Opinion needed-Coincident Super Eclipse


Any opinion is welcome regarding these speakers. I am interested in buying them, per your feed backs. Or suggest other brand, thanks.
kevin3xz

Showing 1 response by kalan

Super Eclipses are very good speakers: dynamic, good frequency extension, coherent from bottom to the top, and not bad looking, either.

Caveats: They require carefully chosen- room placement, cabling, and upstream electronics--as others have mentioned. Also, my personal preference is to run far more amplification power than the mfr tends to suggest. (See below.)

I have used the 'Super E's' for 1.5 years--not the new tweeter version, obviously. I've tried five different power amps, three different manufactures' cables, and two pre-amps to narrow down the right synergy among the gear.

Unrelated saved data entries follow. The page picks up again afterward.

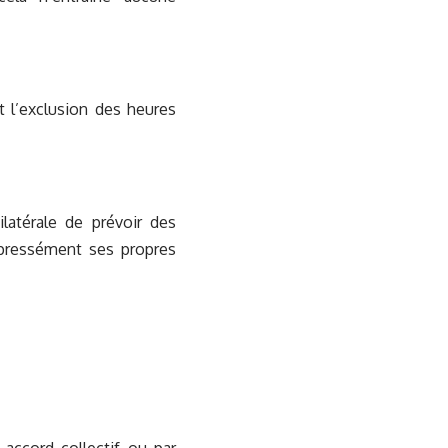
nt l’exclusion des heures
ilatérale de prévoir des
xpressément ses propres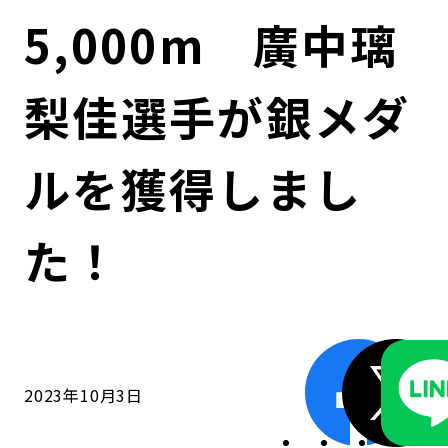
コンダクト向上の取組み
財務情報・IR資料
持続可能な金融のフレームワーク
5,000m 廣中璃
ローカル共創イニシアティブ
IRニュース
環境
梨佳選手が銀メダ
IRカレンダー
関連事業
社会
ルを獲得しまし
ガバナンス
た！
ESGデータ集
2023年10月3日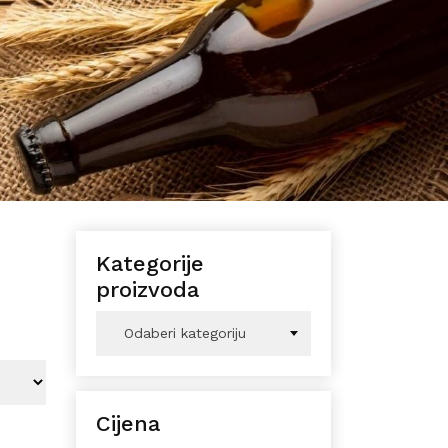
Kategorije
proizvoda
Odaberi kategoriju
Cijena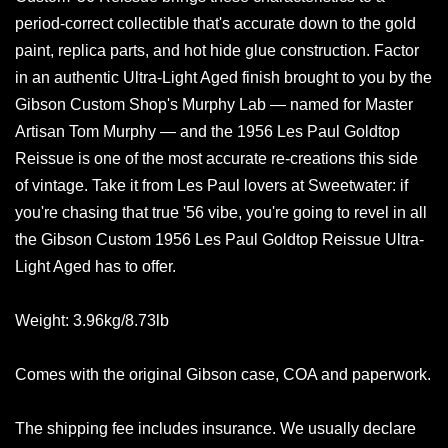
period-correct collectible that's accurate down to the gold
paint, replica parts, and hot hide glue construction. Factor
in an authentic Ultra-Light Aged finish brought to you by the
Gibson Custom Shop's Murphy Lab — named for Master
Artisan Tom Murphy — and the 1956 Les Paul Goldtop
Reissue is one of the most accurate re-creations this side
of vintage. Take it from Les Paul lovers at Sweetwater: if
you're chasing that true '56 vibe, you're going to revel in all
the Gibson Custom 1956 Les Paul Goldtop Reissue Ultra-
Light Aged has to offer.
Weight: 3.96kg/8.73lb
Comes with the original Gibson case, COA and paperwork.
The shipping fee includes insurance. We usually declare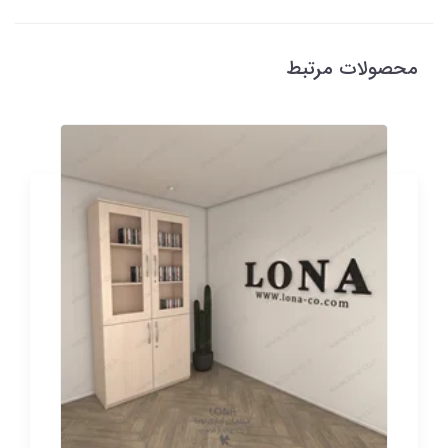
محصولات مرتبط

Placement: Because they have side-firing double woofers that are not on a straight line vertically from each other, the speaker can be a little tricky to place in some rooms. The staggered woofer configuration can make it difficult to determine the best placement based on room dimensions in relationship to the woofers. I recommend the Cardas speaker placement formula; see their website.

Cabling: Use Coincident's own cabling where ever possible. You can't go wrong unless you experience a synergy problem elsewhere in your system. I thought Harmonic Technology, Truth Link was a good combo until I tied Coincident's CST I interconnects.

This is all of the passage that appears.